Den 27. April. Nach mehrtägigem Ueberlegen und Zaudern hat Meining sich entschlossen, mit dem Prinzen zu gehen, und ist heute abgereist. Der Prinz hat dringend seine Begleitung gefordert, und er hat sie nicht ablehnen dürfen. Ich habe ihm angeboten, nachzufolgen, damit wir am Ziel der Reise zusammenträfen; ich wäre dann mit Marianne und ihrem Manne bis Wien gegangen und hätte den übrigen Theil der Reise allein mit meinem Mädchen und dem Diener meines Mannes fortgesetzt. Vielleicht hätte mir die Zerstreuung wohlgethan, und hauptsächlich hoffte ich Meining damit eine Freude zu machen, wenn er mich bald wieder um sich hätte und in K.... seine Häuslichkeit wieder fände, wo der Prinz sechs bis acht Wochen die Cur brauchen muß. Meining hat es aber nicht gewünscht, weil er glaubt, ich würde die Bergluft nicht ertragen können. Nun ist er abgereist und hat mit rührender Innigkeit mich mir selbst empfohlen; ich solle mich schonen, wie ich sein Leben schonen würde, mich pflegen, mich zerstreuen, damit er mich gesund und froh wiederfände, denn ich sei sein höchstes Gut! – Wie es mich demüthigte! Ich weinte vor Scham, und Meining glaubte, daß meine Thränen nur dem Abschiede von ihm galten – ich täusche ihn mit jedem Athemzuge! Elendes Dasein. Wenn er mein Vater wäre, wie könnte ich ihn lieben, ihn, der so gut, so gut ist; wie zufrieden würde er mit dem Gefühl von Verehrung sein, daß ich für ihn hege, wie würde er sich der Liebe seiner Tochter für Thalberg, den er so hoch hält, erfreuen. Jetzt aber!

Den 4. Mai. Ich fühle mich freier, besser in Meining's Abwesenheit, weil ich mich nicht, wie ein harter Aufseher den widerspenstigen Sklaven, in jedem Augenblick zu bewachen, zu strafen habe – weil ich nicht, wie ein feiger Sklave, Herz und Geist verstellen muß. Auch die vollkommene Stille um mich her thut mir wohl.
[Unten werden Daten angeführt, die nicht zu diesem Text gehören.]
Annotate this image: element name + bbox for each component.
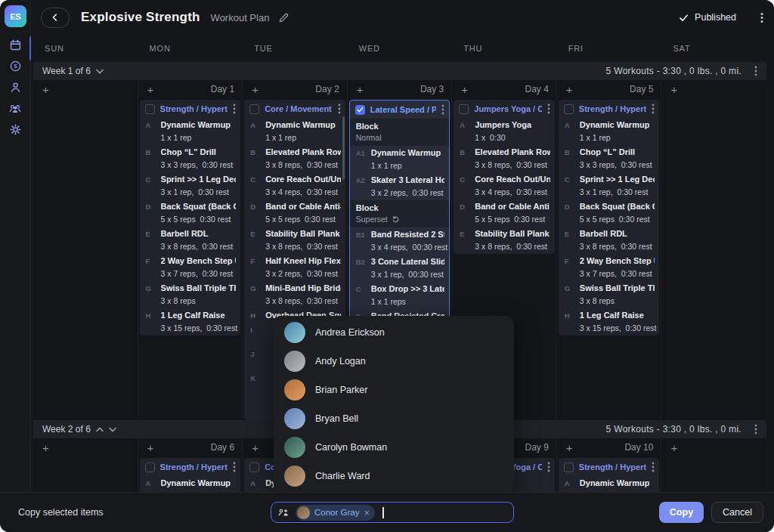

Ich überschreite die Schwelle unsres Gartens kaum, ich ziehe mich ganz in mich selbst zurück, und es scheint mir, als ob dadurch mehr Klarheit und Friede in mein Gemüth käme. Nur noch einmal möchte ich Robert sehen, nur noch ein einzigesmal ihn sprechen! aber wozu auch? Könnte ich unter diesen schönen, säuselnden Bäumen schlafen, immerfort – bis zu Meining's Rückkehr; tief, tief schlafen und dann erwachen, und die ganze Vergangenheit wäre mir entschwunden, wie das Bewußtsein eines bösen Traumes, wenn man früh die Augen aufschlägt und der liebe, helle Tag fröhlich durch die Fenster grüßt.

Den 5. Mai. Die Tante kommt noch immer nicht, obgleich ich sie nochmals darum bat. Erst im Juni darf ich sie erwarten.

Den 8. Mai. Schon seit Tagen kommt wieder kein Gedanke in mir auf, als der an Robert. Ich kann sein Bild nicht aus meinem Herzen bannen, in dessen Pulsschlägen es seit meiner Kindheit lebt. Leben und Robert lieben ist mir Eins – wie konnte ich jemals wähnen, ich würde aufhören, ihn zu lieben? Wie hat man versuchen dürfen, mich zu einer Heirath zu überreden? Ich habe in der Zeit, die meiner Verlobung folgte, selbst geglaubt, ich müsse Robert ruhig wieder sehen können, weil er mein Gefühl, meinen Stolz so tief verletzt, ich würde ihn deshalb nicht mehr lieben. Thörichter Wahn! Jedes andre Empfinden ist ohnmächtig gegen Liebe – sie ist Alles, Demuth, Hingebung, Selbstverleugnung, Geist, Wahrheit und Stolz; aber nur Stolz auf den Besitz des Geliebten, Stolz auf das Glück, von ihm gewählt zu sein. Das Alles habe ich selbst in mir zerstört und keine Möglichkeit, es jemals zu ändern. Nun fühle ich die Folgen dieses Schrittes an der innern Zerstörtheit meines Daseins. Mit aller Gluth der Seele zieht es mich zu dem Geliebten, ich möchte ihn nur einmal sehen, nur den Ton seiner Stimme hören – ach und an seinem Herzen alles Elend vergessen und weinen.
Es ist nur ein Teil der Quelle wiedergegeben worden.